DETROIT (Reuters) - Honda Motor Co (7267.T) unveiled three Acura models at the Detroit auto show on Monday including an entry-level sedan and an NSX supercar as it aims to put the struggling premium brand back on the map in the crowded U.S. luxury market.
The 25-year-old Acura brand is in bad need of a makeover after sales in its main U.S. market have dwindled to less than 60 percent of their peak of nearly 210,000 vehicles in 2005. Last year, sales fell 7.7 percent to 123,299 vehicles, albeit partly due to supply constraints from the March 11 disasters in Japan.
With the addition of the entry-level ILX — a brand new Civic-based compact sedan — and a remodeled RDX crossover SUV to its lineup this spring, Honda said it expects a 46 percent jump in U.S. Acura sales in 2012 to 180,000 vehicles. That is based on the assumption that U.S. industry sales will total 13.5 million this year — at the lower end of most forecasts.
“We’ll have the NSX at the pinnacle of the brand, while the ILX will be the gateway,” Honda North American President Tetsuo Iwamura told a small group of reporters at the auto show. “We now have a uniform design, and the technology behind the cars, and we need to make sure this brand image seeps through.”
The supercar will be the third generation of NSX, succeeding two earlier models produced between 1990 and 2005. Honda had been working on a next generation NSX with a V10 engine but dropped the plan when the financial crisis hit.
Soon after its debut in 1986, Acura became the top-selling premium nameplate in the United States by offering quality with luxury, until Toyota Motor Corp’s (7203.T) Lexus followed three years later to snatch the spot.
With other players also stepping up their game, analysts said Acura would face a tough race.
“Acura is coming into a more difficult environment,” said Guggenheim Securities analyst Matthew Stover.
“In the past, GM and Ford were pushovers (but) Acura and Infiniti are going to feel the competitive pressure of the domestic manufacturers and the global strength of the more ambitious Germans,” he added, noting that Audi was also preparing some offerings on the smaller end of the market.
Still, with ambitions of growing into a global brand, Honda said on Monday it would launch the brand — now only available in the United States and China — in the United Arab Emirates and Saudi Arabia next year and in Russia and Ukraine in 2014.
Acura’s ILX will come in three engine types, including a gasoline-electric hybrid — a first for Acura.
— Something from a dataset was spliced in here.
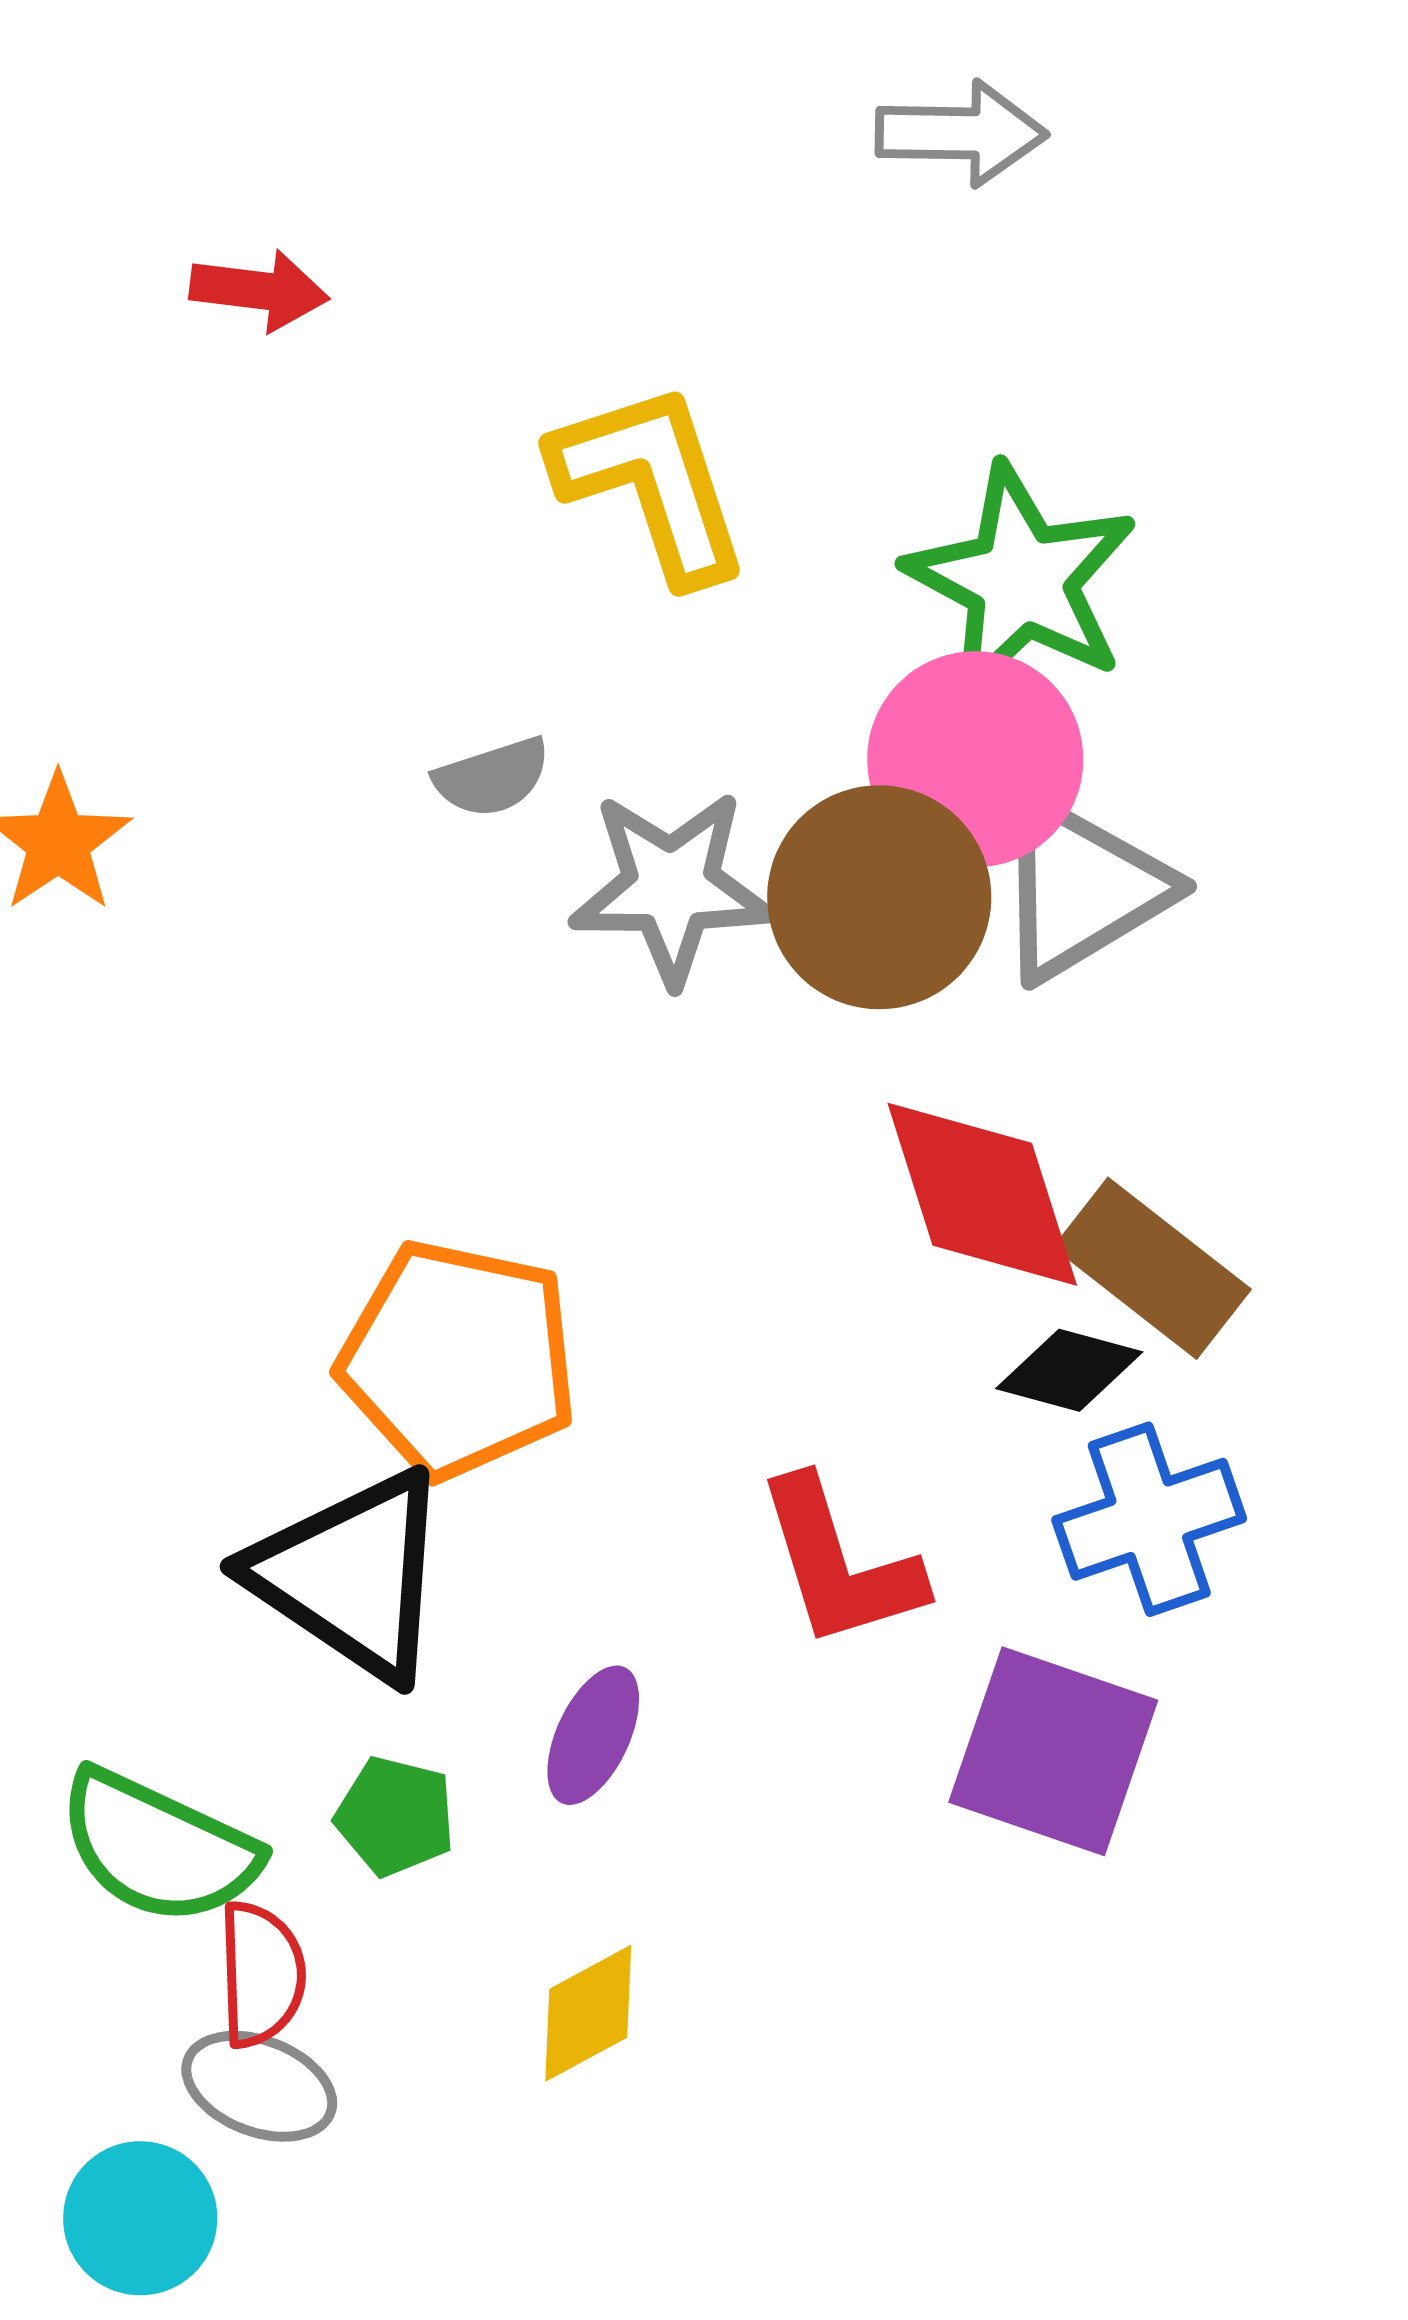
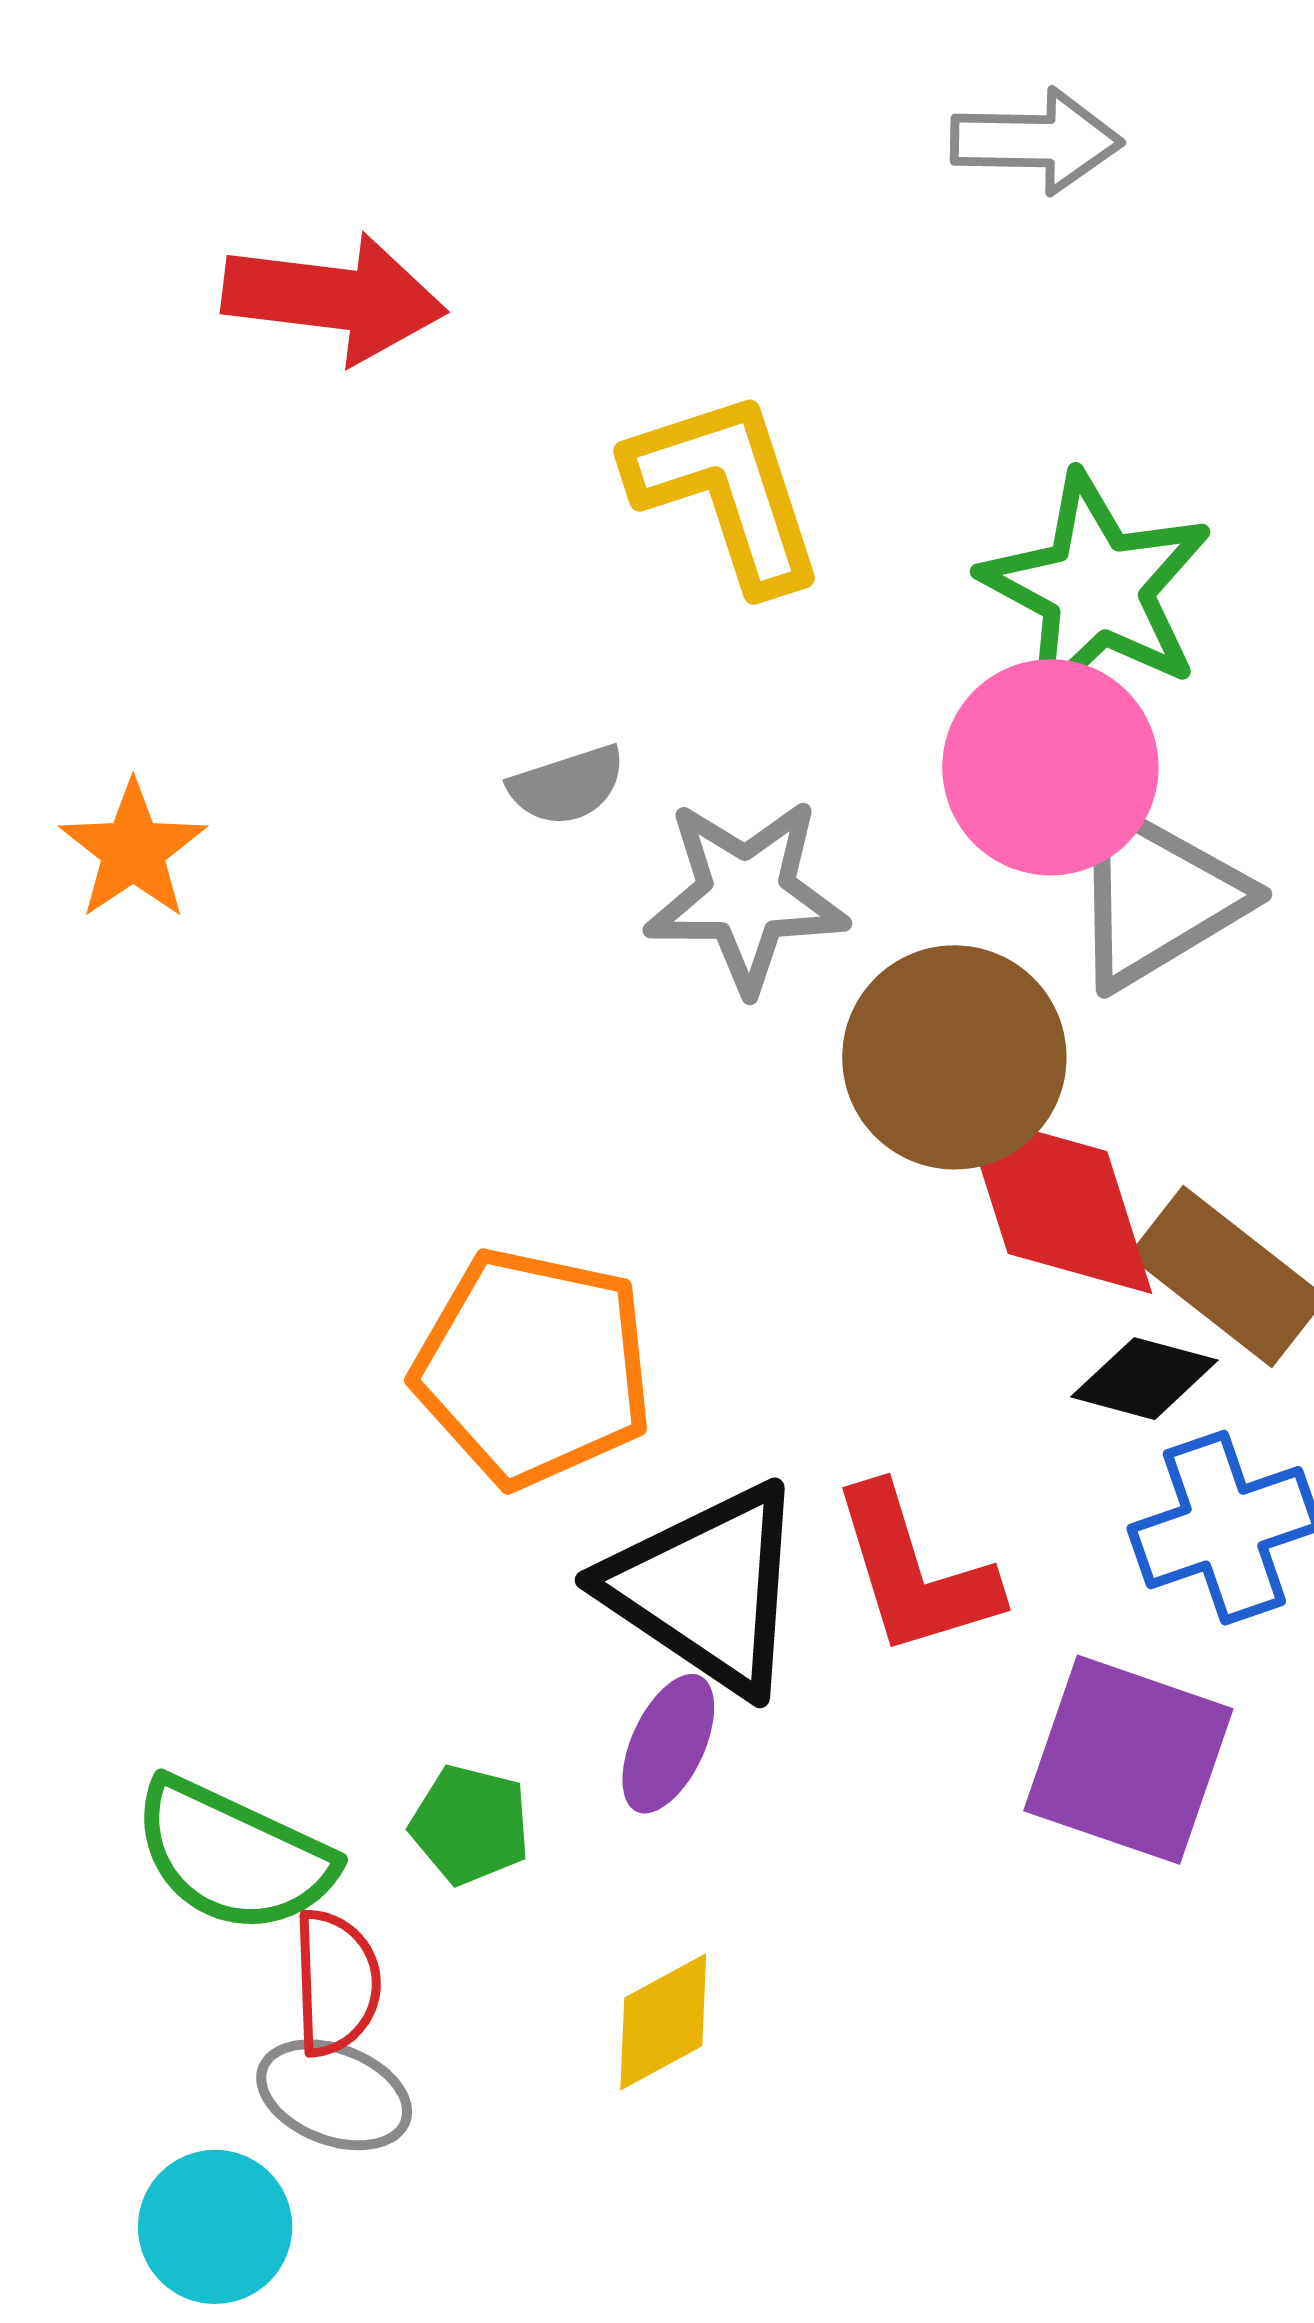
red arrow: (259, 290) -> (334, 298), size x1.6
brown circle: (879, 897) -> (954, 1057), moved
black triangle: (351, 1575) -> (706, 1589), moved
The NSX, expected to cost more than $100,000, will be resurrected with a V6 engine and a newly developed high-performance all-wheel-drive with an electric motor-twinned dual clutch transmission.
“Like the first NSX, we will again express high performance through engineering efficiency,” said Honda Chief Executive Takanobu Ito, who led development of the first aluminum-body NSX. “In this new era, even as we focus on the fun-to-drive spirit of the NSX, I think a supercar must respond positively to environmental responsibilities.”
Honda said the NSX will be developed by a U.S.-led engineering team and reach the market by the end of 2014 in the United States. The car will be assembled at a yet-to-be-named site in Ohio and supply other markets, with parts procured locally as much as possible, executives said.
Honda also unveiled a prototype of the second-generation RDX with a new, more fuel-efficient 3.5-litre V6 engine, six-speed automatic transmission and all-wheel-drive system.
The RDX will be built at Honda’s East Liberty, Ohio, factory and the ILX at its Greensburg, Indiana, factory.